We use Qlikview for a dataset of 1.5 billion rows.  Due to its size, normal methods of calcuating fields can take too long and I have to look for another method.

I am really struggling with the speed of one calculation that uses the aggr function.  We want to roll up item level data to calculate the number of people who have bought 1,2,3 etc of a particular item in one transaction (a basket).  The outcome looks as follows...

Target Units          Basket Count

     1                         8,000,000

     2                         6,000,000

     3                         3,000,000

     4                         1,000,000

The calculated dimension and expression formula I have used for this is below.  Does anyone know another way we could get this result using a different method that might run faster?  The approach of using a dimension with the aggr function is taking 5 minutes to calculate!
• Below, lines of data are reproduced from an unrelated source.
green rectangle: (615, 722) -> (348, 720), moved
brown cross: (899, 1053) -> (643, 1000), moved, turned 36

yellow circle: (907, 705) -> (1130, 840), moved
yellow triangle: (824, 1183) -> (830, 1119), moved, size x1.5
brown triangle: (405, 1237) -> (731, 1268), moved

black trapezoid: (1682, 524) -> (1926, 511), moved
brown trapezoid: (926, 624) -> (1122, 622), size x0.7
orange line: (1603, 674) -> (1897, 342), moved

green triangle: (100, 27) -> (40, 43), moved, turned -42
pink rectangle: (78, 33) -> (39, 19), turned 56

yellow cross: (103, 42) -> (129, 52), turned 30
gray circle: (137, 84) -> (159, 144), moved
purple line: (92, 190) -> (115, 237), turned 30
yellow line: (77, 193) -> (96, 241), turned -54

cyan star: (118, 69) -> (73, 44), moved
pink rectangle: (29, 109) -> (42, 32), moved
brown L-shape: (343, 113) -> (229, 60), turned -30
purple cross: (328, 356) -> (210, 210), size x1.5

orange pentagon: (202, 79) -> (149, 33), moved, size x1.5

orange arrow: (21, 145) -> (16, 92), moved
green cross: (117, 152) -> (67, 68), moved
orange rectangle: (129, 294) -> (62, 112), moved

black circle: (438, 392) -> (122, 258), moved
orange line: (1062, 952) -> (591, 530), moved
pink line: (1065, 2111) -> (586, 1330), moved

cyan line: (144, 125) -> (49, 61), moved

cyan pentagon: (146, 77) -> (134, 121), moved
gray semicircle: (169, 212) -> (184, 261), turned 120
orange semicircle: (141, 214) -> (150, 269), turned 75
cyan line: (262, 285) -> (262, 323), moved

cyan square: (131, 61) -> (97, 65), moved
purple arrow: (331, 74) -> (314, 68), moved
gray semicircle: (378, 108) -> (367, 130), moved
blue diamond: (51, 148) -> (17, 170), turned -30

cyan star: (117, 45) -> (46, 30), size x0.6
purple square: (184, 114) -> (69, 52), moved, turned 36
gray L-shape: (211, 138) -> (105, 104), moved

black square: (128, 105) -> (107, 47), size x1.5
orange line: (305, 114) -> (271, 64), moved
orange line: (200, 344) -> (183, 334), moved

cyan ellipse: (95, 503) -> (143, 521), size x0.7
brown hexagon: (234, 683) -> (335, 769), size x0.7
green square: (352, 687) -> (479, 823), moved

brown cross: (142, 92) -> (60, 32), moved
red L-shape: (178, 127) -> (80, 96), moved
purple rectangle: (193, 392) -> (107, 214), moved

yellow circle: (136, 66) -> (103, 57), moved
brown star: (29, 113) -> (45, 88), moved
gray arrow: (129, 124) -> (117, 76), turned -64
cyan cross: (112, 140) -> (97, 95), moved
Dimension =aggr(distinct sum(SALES_UNITS), BasketNumber)

Expression = count(distinct BasketNumber)

Many thanks for any help.

10 Replies
Jason_Michaelides
Luminary Alumni
Luminary Alumni

Hi Tom,

Firstly, using COUNT(DISTINCT xxxx) across 1.5bn rows is going to hit your performance significantly I would think (depending on the number of distinct BasketNumbers).  Try this first:

In your script, add a field to your Basket table:

,1     AS     %Counter_Basket

I am assuming the Basket table contains only DISTINCT BasketNumbers. If not, extract to a different table:

BasketNumbers:

LOAD DISTINCT

     BasketNumber

     ,1     AS     %Counter_Basket

RESIDENT TableWithBasketNumberInIt;

(I have prefixed the field with % to hide it - you will need to add SET HidePrefix = '%'; to the top of your script)

Then, as your expression, use SUM(%Counter_Basket) instead of COUNT(DISTINCT BasketNumber).

Try that first and it should improve. If you still need more improvement then we can attack the Aggr() too.

Hope this helps,

Jason

Not applicable
Author

Thanks Jason,

I have implemented your suggestions to remove the count distincts and it has improved the timings, but it still takes just over 4 minutes to run.  Any further thoughts you may have on the aggr function would be appreciated.

John

Jason_Michaelides
Luminary Alumni
Luminary Alumni

Can you post a screenshot of your data model?

rwunderlich
Partner Ambassador/MVP
Partner Ambassador/MVP

If possible, some pre aggregation in the script would be helpful. If the reporting dimension always a single item#? And can there be additional filters applied to ta basket/item combo?

What I'm getting at is doing a script calc of the unit count by BasketNumber, Item#. Then you could use the UnitCount as a dimension field and avoid the aggr/ Possible?

-Rob

Not applicable
Author

table_layout.png

Hi Jason, Here is the layout of the tables.  The BasketNumber in my earlier formulas equates to BTC_TILL_TXN_KEY in they tables.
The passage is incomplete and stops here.